Relapse prevention and maintenance
Recognise that recovery from trauma is a long process. The survivor may require additional support from time to time, especially during periods of crisis. The management of irritability and numbing in the context of relationships is often critical in maintaining social networks.

Pharmacological interventions
The dearth of randomised clinical trials limits our knowledge of this area. Nevertheless, medication is an important adjunct to psychological treatment and support in those with severe symptoms. It also has an important role in the treatment of comorbidities associated with PTSD. Some authors have recommended the use of anti-adrenergic drugs (notably clonidine) in the management of acute stress reactions.5 Tricyclic antidepressants can be helpful if severe insomnia emerges. Benzodiazepines are not useful.6

The most commonly prescribed medications in chronic PTSD are antidepressants. The size of treatment effect is similar for all types of antidepressants, with adverse effect profiles often influencing the specific choice.7 When prescribing antidepressants in PTSD, it is important to ensure that the dose is sufficiently high to optimise the therapeutic effect. Patients should be advised that they might have to remain on the medication for some time, with progressively increasing benefit over time. Experience has shown that patients are highly vulnerable to relapse for months, even years. In a significant minority of patients, the goal of treatment should be maintenance with the minimisation of secondary disability.

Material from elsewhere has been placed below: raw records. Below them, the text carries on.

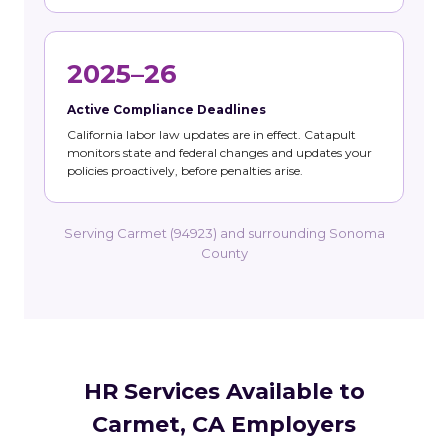
2025–26
Active Compliance Deadlines
California labor law updates are in effect. Catapult
monitors state and federal changes and updates your
policies proactively, before penalties arise.
Serving Carmet (94923) and surrounding Sonoma
County
HR Services Available to
Carmet, CA Employers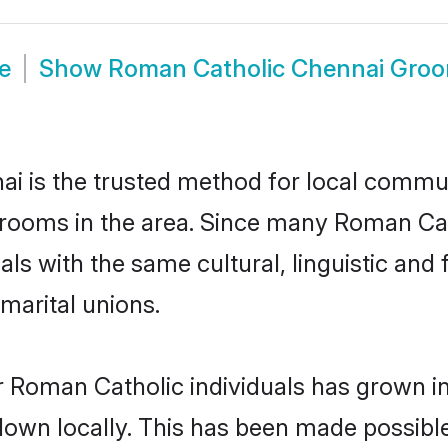
e
Show
Roman Catholic Chennai Gro
 is the trusted method for local communi
grooms in the area. Since many Roman Cath
als with the same cultural, linguistic a
marital unions.
r Roman Catholic individuals has grown in
 down locally. This has been made possibl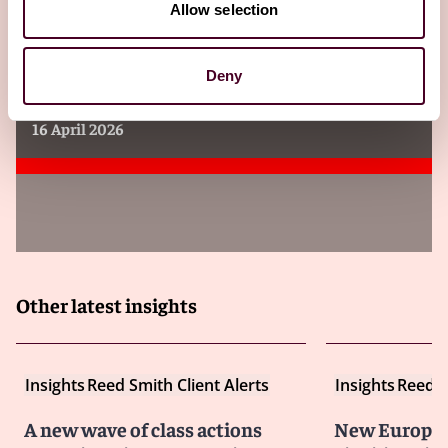
Allow selection
Insights
Reed Smith Client Alerts
Tariff-refund class actions proliferate
Deny
against brands and retailers
16 April 2026
Other latest insights
Insights
Reed Smith Client Alerts
Insights
Reed S
A new wave of class actions
New Europea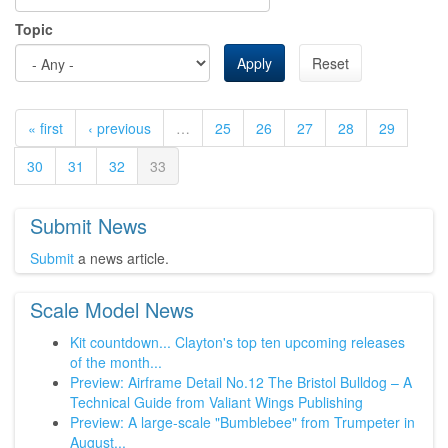
Topic
Apply
Reset
« first
‹ previous
…
25
26
27
28
29
30
31
32
33
Submit News
Submit
a news article.
Scale Model News
Kit countdown... Clayton's top ten upcoming releases
of the month...
Preview: Airframe Detail No.12 The Bristol Bulldog – A
Technical Guide from Valiant Wings Publishing
Preview: A large-scale "Bumblebee" from Trumpeter in
August...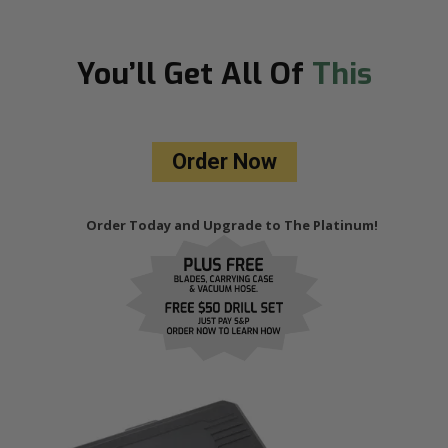
You’ll Get
All Of
This
Order Now
Order Today and Upgrade to The Platinum!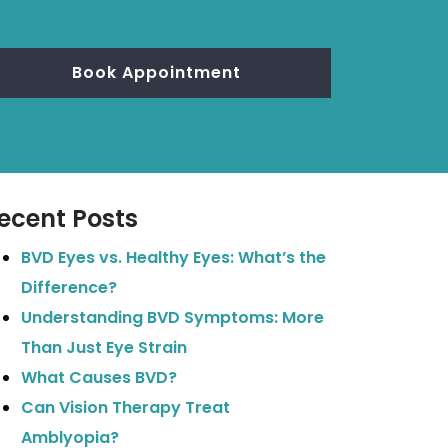
Book Appointment
ecent Posts
BVD Eyes vs. Healthy Eyes: What’s the
Difference?
Understanding BVD Symptoms: More
Than Just Eye Strain
What Causes BVD?
Can Vision Therapy Treat
Amblyopia?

Referral for specialist help
One of the major impediments to effective treatment is the reluctance of people with severe symptoms to seek help. The failure of a patient's distress to settle quickly is the main indication for referral. An eclectic, multidimensional approach is necessary to maximise outcomes. Several specialist techniques have been tried including cognitive-behavioural and brief psychodynamic approaches, hypnosis and eye movement desensitisation and reprocessing (EMDR).8 Foa9 has highlighted the importance of engagement to successful psychotherapeutic interventions in PTSD, as well as noting that anger is often a defensive barrier to confronting traumatic memories and seeking treatment.

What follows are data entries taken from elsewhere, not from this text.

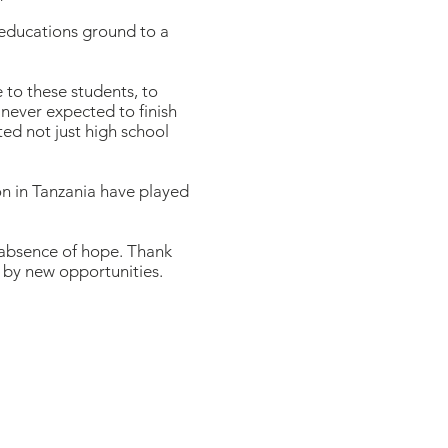
 educations ground to a
 to these students, to
 never expected to finish
ed not just high school
n in Tanzania have played
 absence of hope. Thank
d by new opportunities.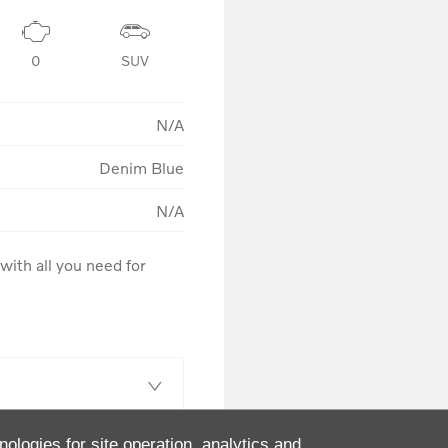
0
SUV
N/A
Denim Blue
N/A
ith all you need for 
nologies for site operation, analytics and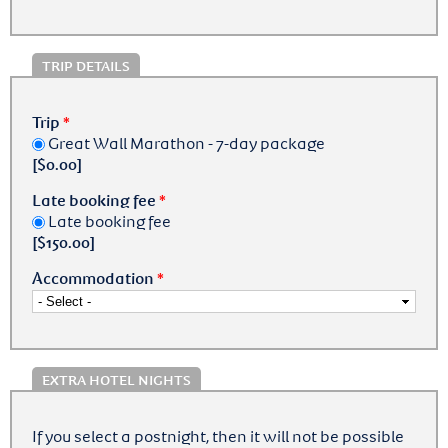
TRIP DETAILS
Trip
*
Great Wall Marathon - 7-day package
[$0.00]
Late booking fee
*
Late booking fee
[$150.00]
Accommodation
*
EXTRA HOTEL NIGHTS
If you select a postnight, then it will not be possible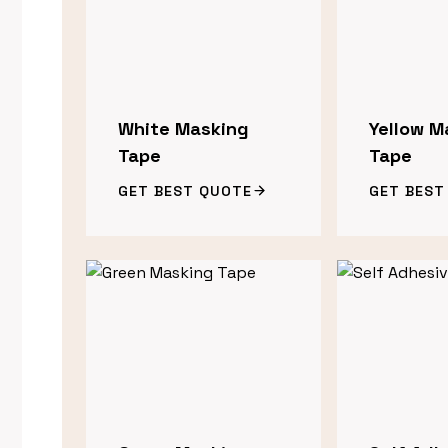
White Masking
Yellow M
Tape
Tape
GET BEST QUOTE
GET BEST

PTSD is a potentially chronic and disabling psychiatric disorder, with considerable cost to the community in terms of both economics and human suffering. Primary health care providers play a central role in diagnosis, as well as in overcoming the avoidance that is often a critical barrier to effective treatment. Evidence is emerging that delayed treatment is an important risk factor for chronicity. This highlights the importance of understanding indirect manifestations such as somatic symptoms or unexpectedly prolonged disability following physical injury.


Self-test questions

The following statements are either true or false.

1. Most men with chronic post-traumatic stress disorder also have other psychiatric disorders.

2. A diagnosis of post-traumatic stress disorder can usually be made within one month of the trauma.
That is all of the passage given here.